What to do: In the records below, the line with "instructions" opens the range and the line with "to answer all of them." closes it; print that range exactly and nothing else.

### Extracted data

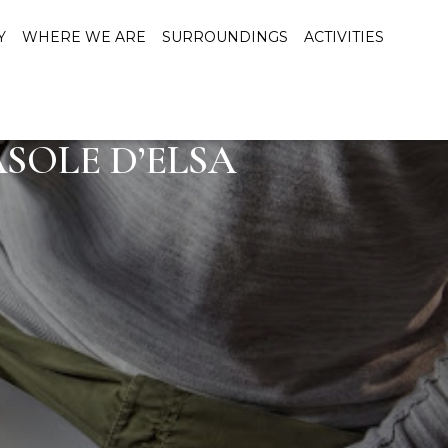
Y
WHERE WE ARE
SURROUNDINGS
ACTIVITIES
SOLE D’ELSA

######
### Extracted data

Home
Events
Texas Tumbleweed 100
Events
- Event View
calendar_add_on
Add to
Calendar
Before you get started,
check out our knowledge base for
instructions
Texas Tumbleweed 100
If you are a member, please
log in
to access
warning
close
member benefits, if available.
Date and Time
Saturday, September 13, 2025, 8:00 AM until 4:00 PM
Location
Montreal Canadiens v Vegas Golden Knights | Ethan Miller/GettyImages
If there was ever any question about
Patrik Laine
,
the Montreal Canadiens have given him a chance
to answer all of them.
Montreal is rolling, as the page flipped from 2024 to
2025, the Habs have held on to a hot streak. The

######

Response:
instructions
Texas Tumbleweed 100
If you are a member, please
log in
to access
warning
close
member benefits, if available.
Date and Time
Saturday, September 13, 2025, 8:00 AM until 4:00 PM
Location
Montreal Canadiens v Vegas Golden Knights | Ethan Miller/GettyImages
If there was ever any question about
Patrik Laine
,
the Montreal Canadiens have given him a chance
to answer all of them.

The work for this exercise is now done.